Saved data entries
++++++++
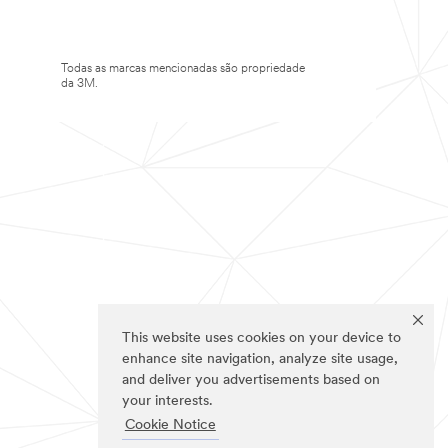
Todas as marcas mencionadas são propriedade
da 3M.
This website uses cookies on your device to
enhance site navigation, analyze site usage,
and deliver you advertisements based on
your interests.
Cookie Notice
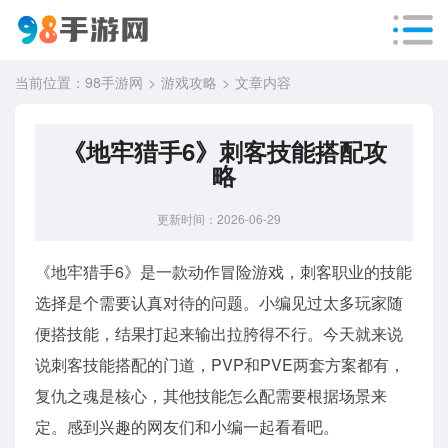
当前位置：
98手游网
游戏攻略
文章内容
《地牢猎手6》刺客技能搭配攻
略
更新时间：2026-06-29
《地牢猎手6》是一款动作冒险游戏，刺客职业的技能
选择是个需要认真对待的问题。小编见过太多玩家随
便搭技能，结果打起来输出拉胯得不行。今天就来说
说刺客技能搭配的门道，PVP和PVE两套方案都有，
复仇之魂是核心，其他技能怎么配需要根据场景来
定。感到兴趣的网友们和小编一起看看吧。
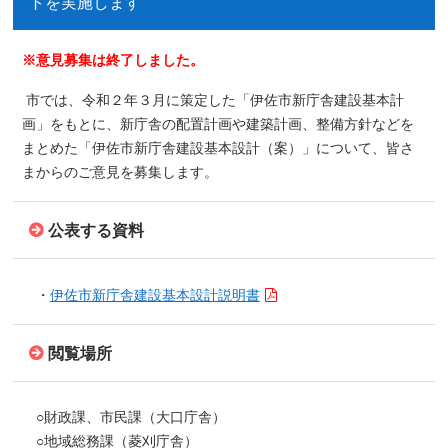
トを実施します
※意見募集は終了しました。
市では、令和２年３月に策定した「伊佐市新庁舎建設基本計
画」をもとに、新庁舎の配置計画や建築計画、整備方針などを
まとめた「伊佐市新庁舎建設基本設計（案）」について、皆さ
まからのご意見を募集します。
公表する資料
・
伊佐市新庁舎建設基本設計説明書
閲覧場所
○財政課、市民課（大口庁舎）
○地域総務課（菱刈庁舎）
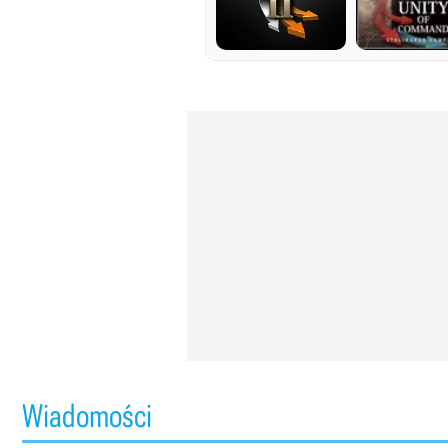
Wiadomości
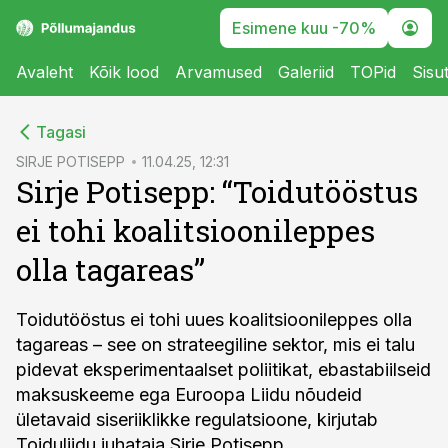
Esimene kuu -70%
Avaleht
Kõik lood
Arvamused
Galeriid
TOPid
Sisu
cebook
Tagasi
Twitter)
SIRJE POTISEPP
11.04.25, 12:31
Sirje Potisepp: “Toidutööstus
kedIn
ei tohi koalitsioonileppes
ail
olla tagareas”
k
Toidutööstus ei tohi uues koalitsioonileppes olla
tagareas – see on strateegiline sektor, mis ei talu
pidevat eksperimentaalset poliitikat, ebastabiilseid
maksuskeeme ega Euroopa Liidu nõudeid
ületavaid siseriiklikke regulatsioone, kirjutab
Toiduliidu juhataja Sirje Potisepp.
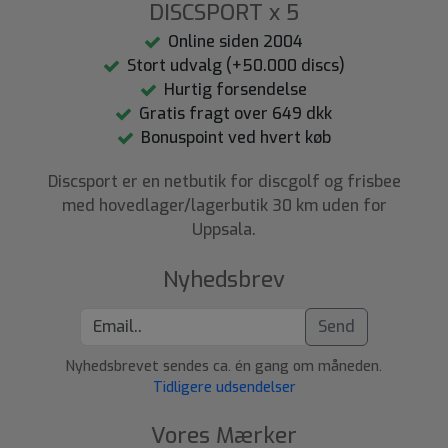
DISCSPORT x 5
Online siden 2004
Stort udvalg (+50.000 discs)
Hurtig forsendelse
Gratis fragt over 649 dkk
Bonuspoint ved hvert køb
Discsport er en netbutik for discgolf og frisbee
med hovedlager/lagerbutik 30 km uden for
Uppsala.
Nyhedsbrev
Send
Nyhedsbrevet sendes ca. én gang om måneden.
Tidligere udsendelser
Vores Mærker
++++++++
- **Work order**: Set down the records in full and exactly. Do not carry over any image.

- **Task response**:
Todas as marcas mencionadas são propriedade
da 3M.
This website uses cookies on your device to
enhance site navigation, analyze site usage,
and deliver you advertisements based on
your interests.
Cookie Notice
当前位置：
98手游网
游戏攻略
文章内容
《地牢猎手6》刺客技能搭配攻
略
更新时间：2026-06-29
《地牢猎手6》是一款动作冒险游戏，刺客职业的技能
选择是个需要认真对待的问题。小编见过太多玩家随
便搭技能，结果打起来输出拉胯得不行。今天就来说
说刺客技能搭配的门道，PVP和PVE两套方案都有，
复仇之魂是核心，其他技能怎么配需要根据场景来
定。感到兴趣的网友们和小编一起看看吧。
トを実施します
※意見募集は終了しました。
市では、令和２年３月に策定した「伊佐市新庁舎建設基本計
画」をもとに、新庁舎の配置計画や建築計画、整備方針などを
まとめた「伊佐市新庁舎建設基本設計（案）」について、皆さ
まからのご意見を募集します。
公表する資料
・
伊佐市新庁舎建設基本設計説明書
閲覧場所
○財政課、市民課（大口庁舎）
○地域総務課（菱刈庁舎）
Wiadomości
Esimene kuu -70%
Avaleht
Kõik lood
Arvamused
Galeriid
TOPid
Sisu
cebook
Tagasi
Twitter)
SIRJE POTISEPP
11.04.25, 12:31
Sirje Potisepp: “Toidutööstus
kedIn
ei tohi koalitsioonileppes
ail
olla tagareas”
k
Toidutööstus ei tohi uues koalitsioonileppes olla
tagareas – see on strateegiline sektor, mis ei talu
pidevat eksperimentaalset poliitikat, ebastabiilseid
maksuskeeme ega Euroopa Liidu nõudeid
ületavaid siseriiklikke regulatsioone, kirjutab
Toiduliidu juhataja Sirje Potisepp.
DISCSPORT x 5
Online siden 2004
Stort udvalg (+50.000 discs)
Hurtig forsendelse
Gratis fragt over 649 dkk
Bonuspoint ved hvert køb
Discsport er en netbutik for discgolf og frisbee
med hovedlager/lagerbutik 30 km uden for
Uppsala.
Nyhedsbrev
Send
Nyhedsbrevet sendes ca. én gang om måneden.
Tidligere udsendelser
Vores Mærker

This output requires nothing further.